**EXERCISE**
Go through the data below and return each line containing the word "wurde".

**Stored data**
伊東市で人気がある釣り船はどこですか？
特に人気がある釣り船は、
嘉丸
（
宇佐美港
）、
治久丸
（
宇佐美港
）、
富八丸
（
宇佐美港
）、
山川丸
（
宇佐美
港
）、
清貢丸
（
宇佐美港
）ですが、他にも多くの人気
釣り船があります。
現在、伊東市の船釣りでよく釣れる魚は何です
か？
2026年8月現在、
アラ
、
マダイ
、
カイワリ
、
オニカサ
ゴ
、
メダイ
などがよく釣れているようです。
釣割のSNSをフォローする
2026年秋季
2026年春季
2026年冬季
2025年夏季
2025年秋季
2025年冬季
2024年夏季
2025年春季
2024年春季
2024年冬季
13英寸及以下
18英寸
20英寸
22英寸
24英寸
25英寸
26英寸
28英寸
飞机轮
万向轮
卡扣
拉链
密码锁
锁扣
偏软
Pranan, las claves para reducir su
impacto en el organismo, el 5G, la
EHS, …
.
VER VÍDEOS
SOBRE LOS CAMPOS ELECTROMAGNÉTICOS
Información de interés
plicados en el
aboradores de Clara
---
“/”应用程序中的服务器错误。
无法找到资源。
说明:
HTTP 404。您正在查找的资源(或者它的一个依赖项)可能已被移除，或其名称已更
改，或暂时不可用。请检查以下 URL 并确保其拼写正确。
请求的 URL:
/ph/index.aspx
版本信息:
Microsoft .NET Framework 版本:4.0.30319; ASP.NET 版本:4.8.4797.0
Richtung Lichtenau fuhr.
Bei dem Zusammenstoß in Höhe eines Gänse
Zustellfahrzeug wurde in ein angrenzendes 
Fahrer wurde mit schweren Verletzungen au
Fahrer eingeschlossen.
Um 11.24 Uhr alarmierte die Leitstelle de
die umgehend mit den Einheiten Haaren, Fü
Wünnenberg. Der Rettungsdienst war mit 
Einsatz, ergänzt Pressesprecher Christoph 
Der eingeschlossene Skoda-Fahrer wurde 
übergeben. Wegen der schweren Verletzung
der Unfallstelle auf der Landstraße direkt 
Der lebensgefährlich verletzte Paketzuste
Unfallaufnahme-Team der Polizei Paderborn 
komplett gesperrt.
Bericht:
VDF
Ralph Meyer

**RESPONSE AREA**
Zustellfahrzeug wurde in ein angrenzendes 
Fahrer wurde mit schweren Verletzungen au
Der eingeschlossene Skoda-Fahrer wurde 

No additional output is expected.